Segment Start: DATA SHOWN
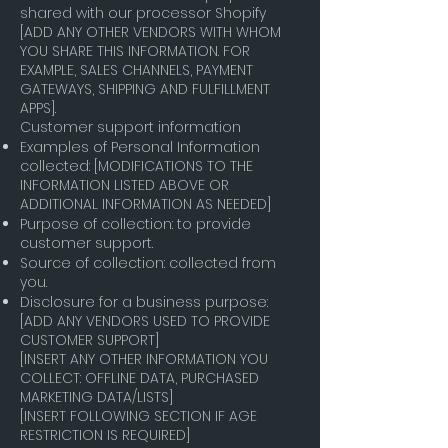
shared with our processor Shopify
[ADD ANY OTHER VENDORS WITH WHOM
YOU SHARE THIS INFORMATION. FOR
EXAMPLE, SALES CHANNELS, PAYMENT
GATEWAYS, SHIPPING AND FULFILLMENT
APPS].
Customer support information
Examples of Personal Information
collected: [MODIFICATIONS TO THE
INFORMATION LISTED ABOVE OR
ADDITIONAL INFORMATION AS NEEDED]
Purpose of collection: to provide
customer support.
Source of collection: collected from
you.
Disclosure for a business purpose:
[ADD ANY VENDORS USED TO PROVIDE
CUSTOMER SUPPORT]
[INSERT ANY OTHER INFORMATION YOU
COLLECT: OFFLINE DATA, PURCHASED
MARKETING DATA/LISTS]
[INSERT FOLLOWING SECTION IF AGE
RESTRICTION IS REQUIRED]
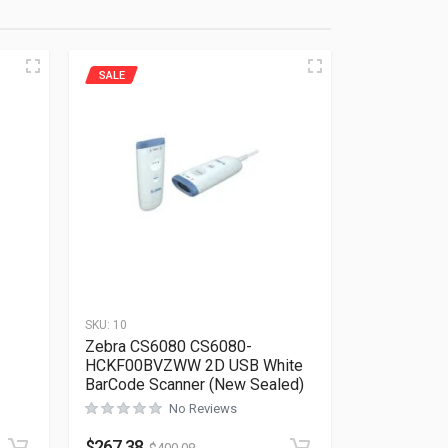
SALE
SKU:
10
Zebra CS6080 CS6080-
HCKF00BVZWW 2D USB White
BarCode Scanner (New Sealed)
No Reviews
Rated
0
out of 5
$
267.38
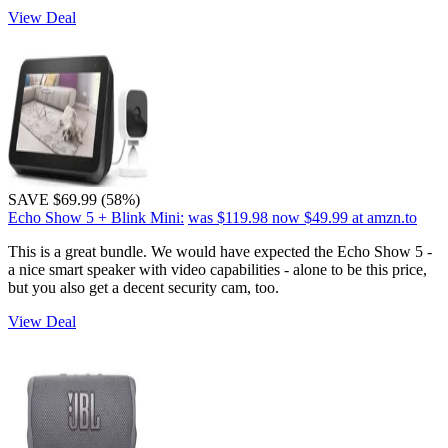
View Deal
SAVE $69.99 (58%)
Echo Show 5 + Blink Mini:
was $119.98
now $49.99
at amzn.to
This is a great bundle. We would have expected the Echo Show 5 -
a nice smart speaker with video capabilities - alone to be this price,
but you also get a decent security cam, too.
View Deal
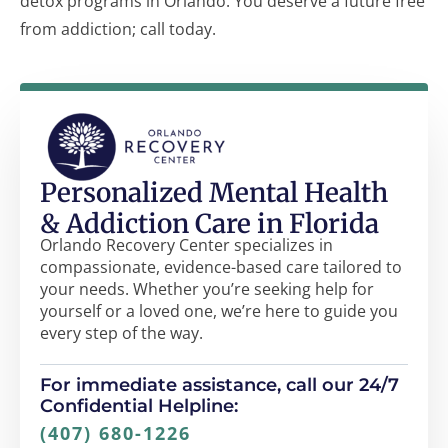
detox programs in Orlando. You deserve a future free
from addiction; call today.
Personalized Mental Health
& Addiction Care in Florida
Orlando Recovery Center specializes in
compassionate, evidence-based care tailored to
your needs. Whether you’re seeking help for
yourself or a loved one, we’re here to guide you
every step of the way.
For immediate assistance, call our 24/7
Confidential Helpline:
(407) 680-1226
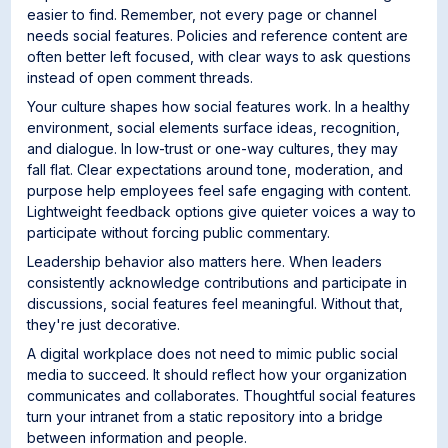
easier to find. Remember, not every page or channel
needs social features. Policies and reference content are
often better left focused, with clear ways to ask questions
instead of open comment threads.
Your culture shapes how social features work. In a healthy
environment, social elements surface ideas, recognition,
and dialogue. In low-trust or one-way cultures, they may
fall flat. Clear expectations around tone, moderation, and
purpose help employees feel safe engaging with content.
Lightweight feedback options give quieter voices a way to
participate without forcing public commentary.
Leadership behavior also matters here. When leaders
consistently acknowledge contributions and participate in
discussions, social features feel meaningful. Without that,
they're just decorative.
A digital workplace does not need to mimic public social
media to succeed. It should reflect how your organization
communicates and collaborates. Thoughtful social features
turn your intranet from a static repository into a bridge
between information and people.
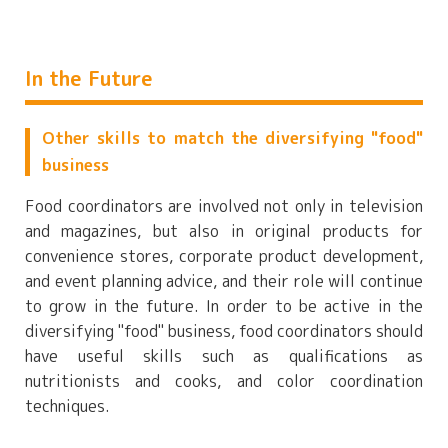
In the Future
Other skills to match the diversifying "food"
business
Food coordinators are involved not only in television
and magazines, but also in original products for
convenience stores, corporate product development,
and event planning advice, and their role will continue
to grow in the future. In order to be active in the
diversifying "food" business, food coordinators should
have useful skills such as qualifications as
nutritionists and cooks, and color coordination
techniques.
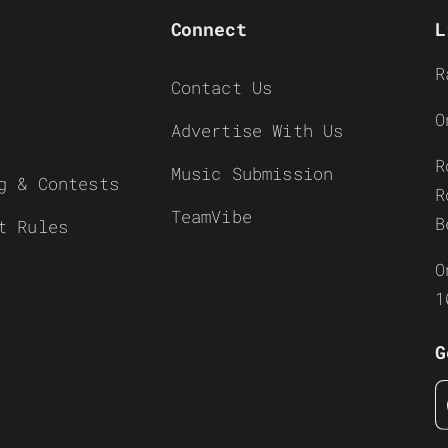
Connect
L
R
Contact Us
O
Advertise With Us
R
Music Submission
g & Contests
R
TeamVibe
B
t Rules
O
1
G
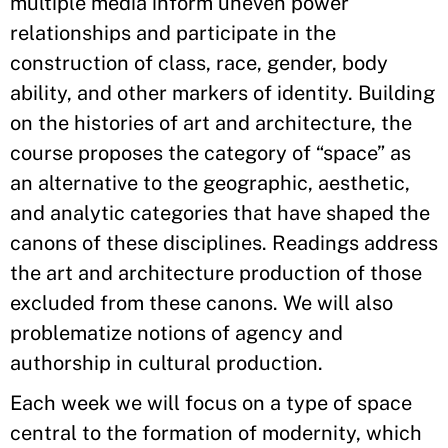
multiple media inform uneven power
relationships and participate in the
construction of class, race, gender, body
ability, and other markers of identity. Building
on the histories of art and architecture, the
course proposes the category of “space” as
an alternative to the geographic, aesthetic,
and analytic categories that have shaped the
canons of these disciplines. Readings address
the art and architecture production of those
excluded from these canons. We will also
problematize notions of agency and
authorship in cultural production.
Each week we will focus on a type of space
central to the formation of modernity, which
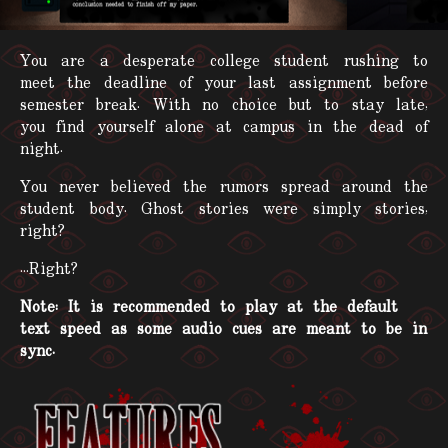
You are a desperate college student rushing to
meet the deadline of your last assignment before
semester break. With no choice but to stay late,
you find yourself alone at campus in the dead of
night.
You never believed the rumors spread around the
student body. Ghost stories were simply stories,
right?
...Right?
Note: It is recommended to play at the default
text speed as some audio cues are meant to be in
sync.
Segment End: DATA SHOWN
EXERCISE DETAILS. Repeat the data in full and exactly. Omit pictures.

THE ANSWER.
shared with our processor Shopify
[ADD ANY OTHER VENDORS WITH WHOM
YOU SHARE THIS INFORMATION. FOR
EXAMPLE, SALES CHANNELS, PAYMENT
GATEWAYS, SHIPPING AND FULFILLMENT
APPS].
Customer support information
Examples of Personal Information
collected: [MODIFICATIONS TO THE
INFORMATION LISTED ABOVE OR
ADDITIONAL INFORMATION AS NEEDED]
Purpose of collection: to provide
customer support.
Source of collection: collected from
you.
Disclosure for a business purpose:
[ADD ANY VENDORS USED TO PROVIDE
CUSTOMER SUPPORT]
[INSERT ANY OTHER INFORMATION YOU
COLLECT: OFFLINE DATA, PURCHASED
MARKETING DATA/LISTS]
[INSERT FOLLOWING SECTION IF AGE
RESTRICTION IS REQUIRED]
SALE
SKU:
10
Zebra CS6080 CS6080-
HCKF00BVZWW 2D USB White
BarCode Scanner (New Sealed)
No Reviews
Rated
0
out of 5
$
267.38
View Deal
SAVE $69.99 (58%)
Echo Show 5 + Blink Mini:
was $119.98
now $49.99
at amzn.to
This is a great bundle. We would have expected the Echo Show 5 -
a nice smart speaker with video capabilities - alone to be this price,
but you also get a decent security cam, too.
View Deal
detox programs in Orlando. You deserve a future free
from addiction; call today.
Personalized Mental Health
& Addiction Care in Florida
Orlando Recovery Center specializes in
compassionate, evidence-based care tailored to
your needs. Whether you’re seeking help for
yourself or a loved one, we’re here to guide you
every step of the way.
For immediate assistance, call our 24/7
Confidential Helpline:
(407) 680-1226
easier to find. Remember, not every page or channel
needs social features. Policies and reference content are
often better left focused, with clear ways to ask questions
instead of open comment threads.
Your culture shapes how social features work. In a healthy
environment, social elements surface ideas, recognition,
and dialogue. In low-trust or one-way cultures, they may
fall flat. Clear expectations around tone, moderation, and
purpose help employees feel safe engaging with content.
Lightweight feedback options give quieter voices a way to
participate without forcing public commentary.
Leadership behavior also matters here. When leaders
consistently acknowledge contributions and participate in
discussions, social features feel meaningful. Without that,
they're just decorative.
A digital workplace does not need to mimic public social
media to succeed. It should reflect how your organization
communicates and collaborates. Thoughtful social features
turn your intranet from a static repository into a bridge
between information and people.
In the Future
Other skills to match the diversifying "food"
business
Food coordinators are involved not only in television
and magazines, but also in original products for
convenience stores, corporate product development,
and event planning advice, and their role will continue
to grow in the future. In order to be active in the
diversifying "food" business, food coordinators should
have useful skills such as qualifications as
nutritionists and cooks, and color coordination
techniques.
Connect
L
R
Contact Us
O
Advertise With Us
R
Music Submission
g & Contests
R
TeamVibe
B
t Rules
O
1
G
multiple media inform uneven power
relationships and participate in the
construction of class, race, gender, body
ability, and other markers of identity. Building
on the histories of art and architecture, the
course proposes the category of “space” as
an alternative to the geographic, aesthetic,
and analytic categories that have shaped the
canons of these disciplines. Readings address
the art and architecture production of those
excluded from these canons. We will also
problematize notions of agency and
authorship in cultural production.
Each week we will focus on a type of space
central to the formation of modernity, which
You are a desperate college student rushing to
meet the deadline of your last assignment before
semester break. With no choice but to stay late,
you find yourself alone at campus in the dead of
night.
You never believed the rumors spread around the
student body. Ghost stories were simply stories,
right?
...Right?
Note: It is recommended to play at the default
text speed as some audio cues are meant to be in
sync.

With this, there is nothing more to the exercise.